- _How to complete this task_:
The records that follow must be repeated exactly, except for their pictures.

- _Material provided_:
***
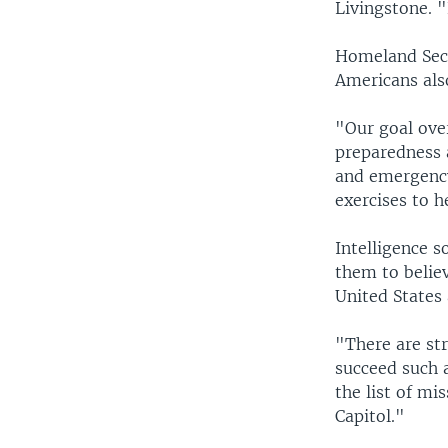
Livingstone. "
Homeland Secr
Americans als
"Our goal over
preparedness a
and emergency 
exercises to h
Intelligence s
them to belie
United States 
"There are str
succeed such 
the list of mi
Capitol."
***
- _Expected answer_:
Livingstone. "
Homeland Secr
Americans als
"Our goal over
preparedness a
and emergency 
exercises to h
Intelligence s
them to belie
United States 
"There are str
succeed such 
the list of mi
Capitol."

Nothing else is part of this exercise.